(Document layout analysis data)
• • • •

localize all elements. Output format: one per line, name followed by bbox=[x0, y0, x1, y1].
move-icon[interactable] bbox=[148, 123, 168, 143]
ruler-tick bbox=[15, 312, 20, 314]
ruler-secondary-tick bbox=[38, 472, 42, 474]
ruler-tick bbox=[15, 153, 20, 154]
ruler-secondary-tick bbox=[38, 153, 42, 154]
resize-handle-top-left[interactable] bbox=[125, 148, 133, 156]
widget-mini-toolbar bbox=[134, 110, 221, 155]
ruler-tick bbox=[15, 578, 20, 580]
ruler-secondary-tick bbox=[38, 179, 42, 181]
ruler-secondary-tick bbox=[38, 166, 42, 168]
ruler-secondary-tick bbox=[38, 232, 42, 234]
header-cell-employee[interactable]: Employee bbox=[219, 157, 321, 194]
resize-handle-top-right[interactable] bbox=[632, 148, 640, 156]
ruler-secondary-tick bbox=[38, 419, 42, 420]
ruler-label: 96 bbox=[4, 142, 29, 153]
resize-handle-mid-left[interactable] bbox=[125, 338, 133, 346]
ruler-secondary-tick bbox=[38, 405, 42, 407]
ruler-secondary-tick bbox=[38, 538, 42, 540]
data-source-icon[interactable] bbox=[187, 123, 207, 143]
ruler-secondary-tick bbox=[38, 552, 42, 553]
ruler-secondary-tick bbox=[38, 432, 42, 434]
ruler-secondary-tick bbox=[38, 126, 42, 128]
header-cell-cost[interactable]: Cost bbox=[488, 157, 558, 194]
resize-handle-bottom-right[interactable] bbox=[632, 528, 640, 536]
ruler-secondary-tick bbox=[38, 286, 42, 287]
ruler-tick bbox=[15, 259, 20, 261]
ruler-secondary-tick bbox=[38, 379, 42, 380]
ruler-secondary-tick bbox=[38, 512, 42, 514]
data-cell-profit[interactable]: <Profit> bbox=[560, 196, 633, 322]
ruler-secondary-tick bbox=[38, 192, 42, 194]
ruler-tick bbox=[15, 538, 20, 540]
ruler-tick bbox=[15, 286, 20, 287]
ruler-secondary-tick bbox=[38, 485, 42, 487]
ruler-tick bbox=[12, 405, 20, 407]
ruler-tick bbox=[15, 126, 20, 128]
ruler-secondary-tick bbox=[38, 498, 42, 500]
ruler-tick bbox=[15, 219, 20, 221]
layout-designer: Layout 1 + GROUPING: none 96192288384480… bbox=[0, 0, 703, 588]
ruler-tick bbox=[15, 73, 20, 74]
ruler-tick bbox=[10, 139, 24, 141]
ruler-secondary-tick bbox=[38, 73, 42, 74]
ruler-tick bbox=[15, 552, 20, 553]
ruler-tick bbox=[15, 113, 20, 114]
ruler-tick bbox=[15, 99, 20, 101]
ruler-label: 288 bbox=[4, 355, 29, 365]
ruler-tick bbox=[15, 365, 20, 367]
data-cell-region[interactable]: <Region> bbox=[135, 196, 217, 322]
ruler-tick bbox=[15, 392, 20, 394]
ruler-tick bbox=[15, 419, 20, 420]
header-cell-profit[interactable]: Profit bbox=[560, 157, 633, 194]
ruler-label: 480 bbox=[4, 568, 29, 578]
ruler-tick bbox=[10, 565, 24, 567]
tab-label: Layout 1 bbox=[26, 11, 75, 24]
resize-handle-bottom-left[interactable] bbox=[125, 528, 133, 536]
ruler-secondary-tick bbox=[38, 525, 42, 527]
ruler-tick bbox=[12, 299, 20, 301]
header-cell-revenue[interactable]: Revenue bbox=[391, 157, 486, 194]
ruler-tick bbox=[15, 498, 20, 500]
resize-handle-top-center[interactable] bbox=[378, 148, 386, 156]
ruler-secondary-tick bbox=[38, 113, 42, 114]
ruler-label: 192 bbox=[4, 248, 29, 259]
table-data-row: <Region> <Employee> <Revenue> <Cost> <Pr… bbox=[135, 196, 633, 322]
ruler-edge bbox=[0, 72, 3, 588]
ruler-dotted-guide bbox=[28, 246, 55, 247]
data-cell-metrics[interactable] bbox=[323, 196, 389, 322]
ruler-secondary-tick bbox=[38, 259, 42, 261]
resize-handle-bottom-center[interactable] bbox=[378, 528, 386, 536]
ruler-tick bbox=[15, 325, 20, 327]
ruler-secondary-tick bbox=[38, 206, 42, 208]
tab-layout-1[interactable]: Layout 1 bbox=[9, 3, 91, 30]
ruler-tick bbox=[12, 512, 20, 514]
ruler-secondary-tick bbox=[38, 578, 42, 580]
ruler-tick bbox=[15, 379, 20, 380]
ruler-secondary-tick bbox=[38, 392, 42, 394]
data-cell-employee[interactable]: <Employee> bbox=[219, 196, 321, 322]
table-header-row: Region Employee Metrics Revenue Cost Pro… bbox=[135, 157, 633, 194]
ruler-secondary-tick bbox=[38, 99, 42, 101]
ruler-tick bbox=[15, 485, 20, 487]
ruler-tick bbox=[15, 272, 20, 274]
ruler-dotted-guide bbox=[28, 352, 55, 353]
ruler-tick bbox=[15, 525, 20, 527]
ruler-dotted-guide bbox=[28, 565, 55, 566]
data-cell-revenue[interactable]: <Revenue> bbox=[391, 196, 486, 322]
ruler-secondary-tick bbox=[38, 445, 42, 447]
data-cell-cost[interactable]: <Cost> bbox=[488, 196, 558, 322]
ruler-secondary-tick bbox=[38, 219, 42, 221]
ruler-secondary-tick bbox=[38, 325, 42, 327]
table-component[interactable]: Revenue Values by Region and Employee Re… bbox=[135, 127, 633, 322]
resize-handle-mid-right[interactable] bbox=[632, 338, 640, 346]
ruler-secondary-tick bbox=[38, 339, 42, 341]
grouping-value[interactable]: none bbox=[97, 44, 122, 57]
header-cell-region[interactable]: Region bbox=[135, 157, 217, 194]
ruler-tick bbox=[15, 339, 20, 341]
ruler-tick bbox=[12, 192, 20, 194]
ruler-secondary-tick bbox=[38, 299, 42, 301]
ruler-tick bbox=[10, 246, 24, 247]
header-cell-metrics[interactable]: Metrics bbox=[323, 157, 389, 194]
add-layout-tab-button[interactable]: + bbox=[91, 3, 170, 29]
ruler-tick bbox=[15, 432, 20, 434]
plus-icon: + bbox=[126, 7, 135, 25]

• • • •

**TASK ITEM**. Every record is to be repeated exactly as it stands above.

**EXERCISE RESPONSE**.
localize all elements. Output format: one per line, name followed by bbox=[x0, y0, x1, y1].
move-icon[interactable] bbox=[148, 123, 168, 143]
ruler-tick bbox=[15, 312, 20, 314]
ruler-secondary-tick bbox=[38, 472, 42, 474]
ruler-tick bbox=[15, 153, 20, 154]
ruler-secondary-tick bbox=[38, 153, 42, 154]
resize-handle-top-left[interactable] bbox=[125, 148, 133, 156]
widget-mini-toolbar bbox=[134, 110, 221, 155]
ruler-tick bbox=[15, 578, 20, 580]
ruler-secondary-tick bbox=[38, 179, 42, 181]
ruler-secondary-tick bbox=[38, 166, 42, 168]
ruler-secondary-tick bbox=[38, 232, 42, 234]
header-cell-employee[interactable]: Employee bbox=[219, 157, 321, 194]
resize-handle-top-right[interactable] bbox=[632, 148, 640, 156]
ruler-secondary-tick bbox=[38, 419, 42, 420]
ruler-label: 96 bbox=[4, 142, 29, 153]
resize-handle-mid-left[interactable] bbox=[125, 338, 133, 346]
ruler-secondary-tick bbox=[38, 405, 42, 407]
ruler-secondary-tick bbox=[38, 538, 42, 540]
data-source-icon[interactable] bbox=[187, 123, 207, 143]
ruler-secondary-tick bbox=[38, 552, 42, 553]
ruler-secondary-tick bbox=[38, 432, 42, 434]
ruler-secondary-tick bbox=[38, 126, 42, 128]
header-cell-cost[interactable]: Cost bbox=[488, 157, 558, 194]
resize-handle-bottom-right[interactable] bbox=[632, 528, 640, 536]
ruler-secondary-tick bbox=[38, 286, 42, 287]
ruler-tick bbox=[15, 259, 20, 261]
ruler-secondary-tick bbox=[38, 379, 42, 380]
ruler-secondary-tick bbox=[38, 512, 42, 514]
data-cell-profit[interactable]: <Profit> bbox=[560, 196, 633, 322]
ruler-secondary-tick bbox=[38, 192, 42, 194]
ruler-tick bbox=[15, 538, 20, 540]
ruler-tick bbox=[15, 286, 20, 287]
ruler-secondary-tick bbox=[38, 485, 42, 487]
ruler-tick bbox=[12, 405, 20, 407]
ruler-tick bbox=[15, 126, 20, 128]
ruler-secondary-tick bbox=[38, 498, 42, 500]
ruler-tick bbox=[15, 219, 20, 221]
layout-designer: Layout 1 + GROUPING: none 96192288384480… bbox=[0, 0, 703, 588]
ruler-tick bbox=[15, 73, 20, 74]
ruler-tick bbox=[10, 139, 24, 141]
ruler-secondary-tick bbox=[38, 73, 42, 74]
ruler-tick bbox=[15, 552, 20, 553]
ruler-tick bbox=[15, 113, 20, 114]
ruler-tick bbox=[15, 99, 20, 101]
ruler-label: 288 bbox=[4, 355, 29, 365]
ruler-tick bbox=[15, 365, 20, 367]
data-cell-region[interactable]: <Region> bbox=[135, 196, 217, 322]
ruler-tick bbox=[15, 392, 20, 394]
ruler-tick bbox=[15, 419, 20, 420]
header-cell-profit[interactable]: Profit bbox=[560, 157, 633, 194]
ruler-label: 480 bbox=[4, 568, 29, 578]
ruler-tick bbox=[10, 565, 24, 567]
tab-label: Layout 1 bbox=[26, 11, 75, 24]
resize-handle-bottom-left[interactable] bbox=[125, 528, 133, 536]
ruler-secondary-tick bbox=[38, 525, 42, 527]
ruler-tick bbox=[12, 299, 20, 301]
header-cell-revenue[interactable]: Revenue bbox=[391, 157, 486, 194]
ruler-tick bbox=[15, 498, 20, 500]
resize-handle-top-center[interactable] bbox=[378, 148, 386, 156]
ruler-secondary-tick bbox=[38, 113, 42, 114]
ruler-label: 192 bbox=[4, 248, 29, 259]
table-data-row: <Region> <Employee> <Revenue> <Cost> <Pr… bbox=[135, 196, 633, 322]
ruler-edge bbox=[0, 72, 3, 588]
ruler-dotted-guide bbox=[28, 246, 55, 247]
data-cell-metrics[interactable] bbox=[323, 196, 389, 322]
ruler-secondary-tick bbox=[38, 259, 42, 261]
resize-handle-bottom-center[interactable] bbox=[378, 528, 386, 536]
ruler-tick bbox=[15, 325, 20, 327]
ruler-secondary-tick bbox=[38, 206, 42, 208]
tab-layout-1[interactable]: Layout 1 bbox=[9, 3, 91, 30]
ruler-tick bbox=[12, 512, 20, 514]
ruler-secondary-tick bbox=[38, 578, 42, 580]
ruler-tick bbox=[15, 379, 20, 380]
ruler-secondary-tick bbox=[38, 392, 42, 394]
data-cell-employee[interactable]: <Employee> bbox=[219, 196, 321, 322]
table-header-row: Region Employee Metrics Revenue Cost Pro… bbox=[135, 157, 633, 194]
ruler-secondary-tick bbox=[38, 99, 42, 101]
ruler-tick bbox=[15, 485, 20, 487]
ruler-tick bbox=[15, 272, 20, 274]
ruler-dotted-guide bbox=[28, 352, 55, 353]
ruler-tick bbox=[15, 525, 20, 527]
ruler-dotted-guide bbox=[28, 565, 55, 566]
data-cell-revenue[interactable]: <Revenue> bbox=[391, 196, 486, 322]
ruler-secondary-tick bbox=[38, 445, 42, 447]
data-cell-cost[interactable]: <Cost> bbox=[488, 196, 558, 322]
ruler-secondary-tick bbox=[38, 219, 42, 221]
ruler-secondary-tick bbox=[38, 325, 42, 327]
table-component[interactable]: Revenue Values by Region and Employee Re… bbox=[135, 127, 633, 322]
resize-handle-mid-right[interactable] bbox=[632, 338, 640, 346]
ruler-secondary-tick bbox=[38, 339, 42, 341]
grouping-value[interactable]: none bbox=[97, 44, 122, 57]
header-cell-region[interactable]: Region bbox=[135, 157, 217, 194]
ruler-tick bbox=[15, 339, 20, 341]
ruler-tick bbox=[12, 192, 20, 194]
ruler-secondary-tick bbox=[38, 299, 42, 301]
ruler-tick bbox=[10, 246, 24, 247]
header-cell-metrics[interactable]: Metrics bbox=[323, 157, 389, 194]
add-layout-tab-button[interactable]: + bbox=[91, 3, 170, 29]
ruler-tick bbox=[15, 432, 20, 434]
plus-icon: + bbox=[126, 7, 135, 25]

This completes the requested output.